Seiva Trupe abre o ano com Oxigénio
Peça dos químicos Carl Djerassi e Roald Hoffmann tem estreia hoje no Teatro
do Campo Alegre,
no Porto
Não é só em dois actos que decorre a acção de Oxigénio, a peça da dupla de químicos Carl Djerassi e Roald Hoffmann que a Seiva Trupe hoje estreia no Porto: é também em dois tempos, num movimento pendular constante entre 1777 e 2001 que faz a navette entre dois mundos. A partir daqui as hipóteses são múltiplas: os dois mundos que entram em rota de colisão em Oxigénio tanto podem ser os mundos de antes e depois da revolução da química, como a fachada e os bastidores da ciência ou os universos paralelos dos homens e das mulheres. É tudo isso que está em jogo a partir desta noite, nas traseiras do grande auditório do Teatro do Campo Alegre (TCA).Há, de resto, um jogo simbólico na transposição de Oxigénio para as traseiras do auditório (e não é por acaso que, para entrar na sala, os espectadores terão de vestir uma bata): de repente, é como se o público fosse convidado a espreitar pelo buraco da fechadura episódios ultra-secretos da pequena história da ciência (e também da economia doméstica dos homens, porque no final do século XVIII ainda eram só homens, que fazem a ciência). O contexto é suficientemente ambíguo: estamos numa ficção, mas a ficção foi escrita por dois químicos mainstream com muita experiência do "meio", o pai da pílula Carl Djerassi e o Nobel da química Roald Hoffmann. Alguma coisa deve ser verdade.

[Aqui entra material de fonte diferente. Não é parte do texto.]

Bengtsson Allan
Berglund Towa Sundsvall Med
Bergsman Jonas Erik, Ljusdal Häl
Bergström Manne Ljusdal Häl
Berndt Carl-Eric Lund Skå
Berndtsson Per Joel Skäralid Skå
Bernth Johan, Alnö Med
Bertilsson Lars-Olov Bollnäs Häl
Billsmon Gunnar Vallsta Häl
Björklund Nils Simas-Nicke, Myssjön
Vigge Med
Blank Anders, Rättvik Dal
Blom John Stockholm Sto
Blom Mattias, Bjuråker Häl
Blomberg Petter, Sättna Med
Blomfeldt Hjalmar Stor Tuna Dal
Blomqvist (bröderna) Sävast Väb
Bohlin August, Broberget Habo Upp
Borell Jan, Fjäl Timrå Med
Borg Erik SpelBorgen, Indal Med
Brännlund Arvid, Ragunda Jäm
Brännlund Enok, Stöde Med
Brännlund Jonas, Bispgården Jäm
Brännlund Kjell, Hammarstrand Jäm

Além das vidas privadas de Priestley, Scheele e Lavoisier - os três químicos que em 1777 são convocados por Gustavo III, rei da Suécia, para provarem qual deles descobriu primeiro o oxigénio -, a peça encenada por Júlio Cardoso discute sobretudo questões processuais - e portanto morais - da produção científica. É o problema da patente que se coloca entre os três cientistas quando se encontram na corte sueca - mas é também o problema da patente que o Comité de Química da Real Academia Sueca das Ciências discute, 224 anos depois, quando se reúne para atribuir o primeiro Retro-Nobel e volta a ser incapaz de escolher entre os três pioneiros da descoberta do oxigénio. Também nisso - assim como no paralelismo entre as discussões dos cientistas no salão e as discussões das mulheres dos cientistas na sauna - a peça é simétrica.

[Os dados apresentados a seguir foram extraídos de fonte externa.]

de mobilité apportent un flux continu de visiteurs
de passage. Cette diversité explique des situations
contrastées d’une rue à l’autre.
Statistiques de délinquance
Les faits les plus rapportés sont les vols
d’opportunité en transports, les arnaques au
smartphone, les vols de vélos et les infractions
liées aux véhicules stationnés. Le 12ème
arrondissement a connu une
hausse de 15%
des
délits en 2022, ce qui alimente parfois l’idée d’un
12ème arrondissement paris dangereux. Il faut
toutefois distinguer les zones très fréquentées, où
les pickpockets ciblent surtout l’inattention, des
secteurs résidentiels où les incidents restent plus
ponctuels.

Teatro científico"Oxigénio é uma peça de teatro científico que conta, através de três mulheres, a vida dos cientistas que iniciaram a história da química. E também é uma peça que coloca problemas do quotidiano, estabelecendo um paralelismo entre o século XVIII e o século XXI. O problema é sempre o mesmo: quem descobriu primeiro? Está provado que em 1460 e 1500 vários barcos passaram pela costa americana. Mas só o Cristóvão Colombo é que ficou para a história", resume Júlio Cardoso. É esse equilíbrio precário inter pares da comunidade científica - chamar-lhe paz podre seria ir longe de mais, tendo em conta que não há verdadeira ruptura nem verdadeira maldade em Oxigénio - que Djerassi e Hoffmann parecem querer mostrar, numa peça que também pretende fazer pedagogia e que, por isso, a Seiva Trupe direcciona claramente para o público escolar, tal como o havia já feito com Copenhaga.

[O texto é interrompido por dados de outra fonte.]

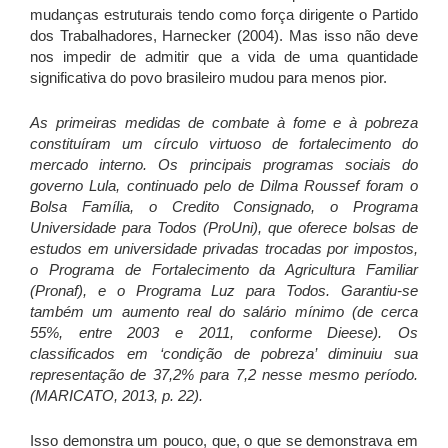
mudanças estruturais tendo como força dirigente o Partido
dos Trabalhadores, Harnecker (2004). Mas isso não deve
nos impedir de admitir que a vida de uma quantidade
significativa do povo brasileiro mudou para menos pior.
As primeiras medidas de combate à fome e à pobreza
constituíram um círculo virtuoso de fortalecimento do
mercado interno. Os principais programas sociais do
governo Lula, continuado pelo de Dilma Roussef foram o
Bolsa Família, o Credito Consignado, o Programa
Universidade para Todos (ProUni), que oferece bolsas de
estudos em universidade privadas trocadas por impostos,
o Programa de Fortalecimento da Agricultura Familiar
(Pronaf), e o Programa Luz para Todos. Garantiu-se
também um aumento real do salário mínimo (de cerca
55%, entre 2003 e 2011, conforme Dieese). Os
classificados em ‘condição de pobreza’ diminuiu sua
representação de 37,2% para 7,2 nesse mesmo período.
(MARICATO, 2013, p. 22).
Isso demonstra um pouco, que, o que se demonstrava em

A peça que hoje se estreia é, aliás, uma espécie de sequela dessa experiência com o texto de Michael Frayn. "Na altura, vários académicos e cientistas se aproximaram de nós e começaram a sugerir as iniciativas mais incríveis. Li a peça e quis imediatamente fazê-la. Queremos que atinja um público o mais abrangente possível, mas é óbvio que temos uma consideração especial para com os públicos docente e discente, tanto em termos de preços como de horários", diz Júlio Cardoso. É, aliás, a Universidade do Porto que assegura a publicação do texto da peça, através da sua recém-relançada editora.
Tal como sugerem os actores, as 13 personagens de Oxigénio foram distribuídas a apenas sete actores (António Reis, Fernando Landeira, Isabel Queirós, Luís Mestre, Mariana Assunção e Marta Gorgulho), que circulam constantemente entre os séculos XVIII e XXI. Uma mecânica complexa que Júlio Cardoso resolveu numa encenação bipolar - o oxigénio propriamente dito (O2, para os iniciados) também é uma estrutura com essas características.